A Google spokesman said there was “no evidence” of Blake Lemoine’s findings. John G. Mabanglo / EPA
“He was told that there was no evidence that LaMDA was reasonable (and much evidence against it),” he added. “Although other organizations have developed and already released similar language models, we are taking a restrained, careful approach with LaMDA to better address valid equity and factual concerns.”
Margaret Mitchell, a former co-head of Google’s Ethical AI, said in the report that “if technology like LaMDA is widely used but not fully appreciated, it could be deeply detrimental to people who understand what they’re doing online.”
A former Google employee defended Lemoine.

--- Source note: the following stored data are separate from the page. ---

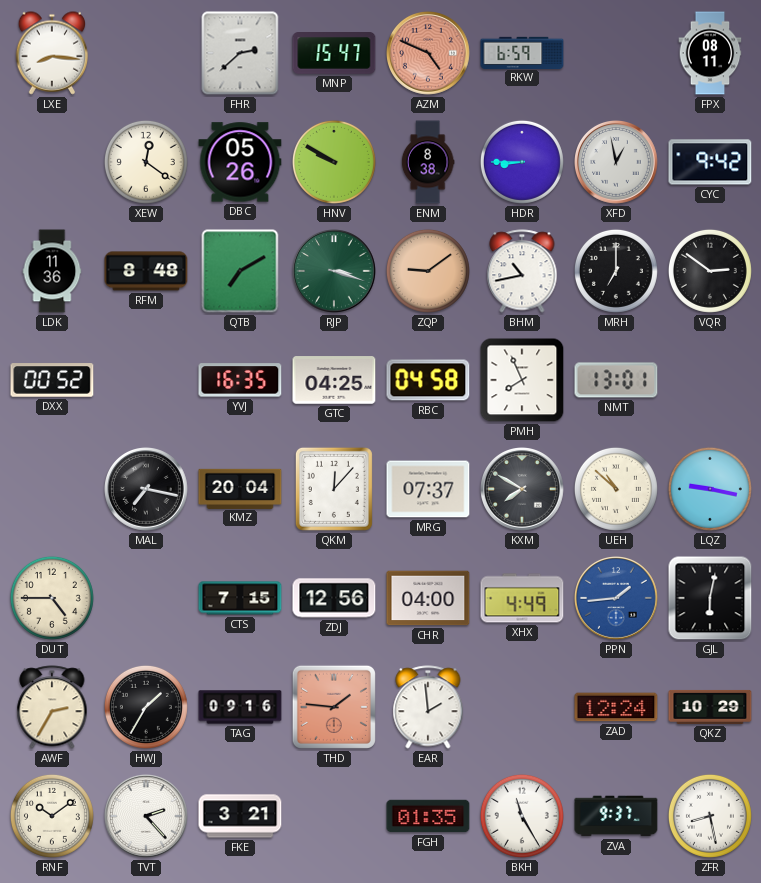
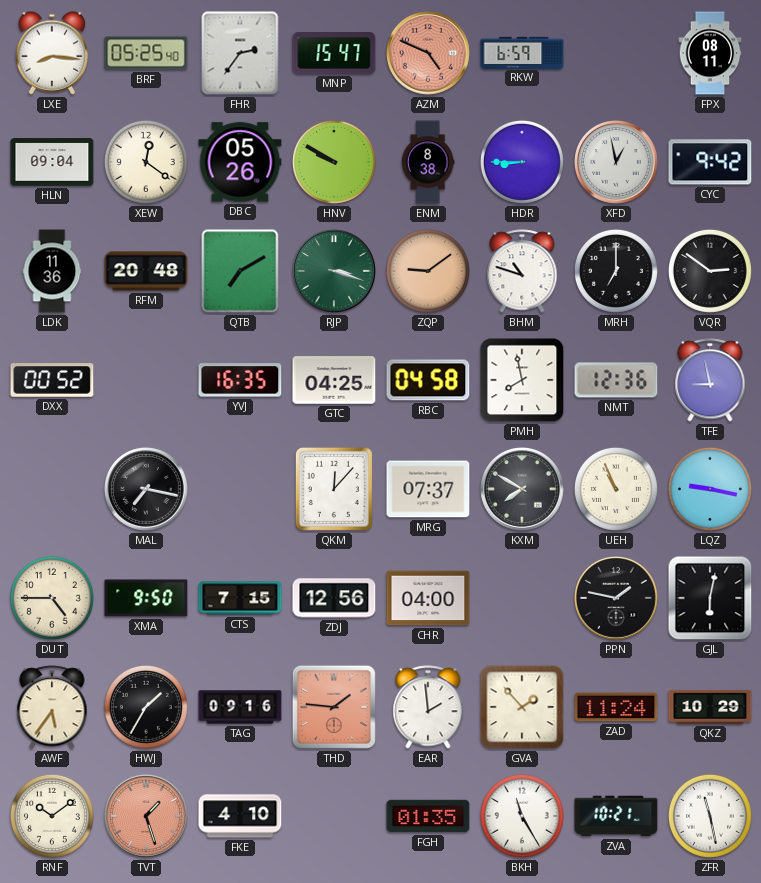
BRF: none -> 05:25
FHR: 2:38 -> 2:36
HLN: none -> 09:04
RFM: 8:48 -> 20:48
BHM: 10:43 -> 10:48
PMH: 7:56 -> 7:58
NMT: 13:01 -> 12:36
TFE: none -> 8:58
KMZ: 20:04 -> none
UEH: 10:52 -> 10:56
XMA: none -> 9:50
XHX: 4:49 -> none
PPN: 1:44 -> 1:47
PPN dial: blue -> black
AWF: 2:35 -> 5:36
GVA: none -> 1:53
ZAD: 12:24 -> 11:24
TVT: 2:23 -> 1:27
TVT dial: white -> salmon
FKE: 3:21 -> 4:10
ZVA: 9:37 -> 10:21
ZFR: 8:28 -> 11:28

Margaret Mitchell defended Blake Lemoine, saying, “He had the heart and the soul to do the right thing.” Chona Kasinger / Bloomberg via Getty Images
“He had the heart and soul of everyone at Google to do the right thing,” Mitchell said.
However, the publication reported that most AI scientists and practitioners say that the words generated by artificial intelligence robots are based on what people have already posted on the Internet, and that does not mean they are human.
“We now have machines that can generate words meaninglessly, but we haven’t learned how to stop imagining the mind behind them,” Emily Bender, a professor of linguistics at the University of Washington, told the Washington Post.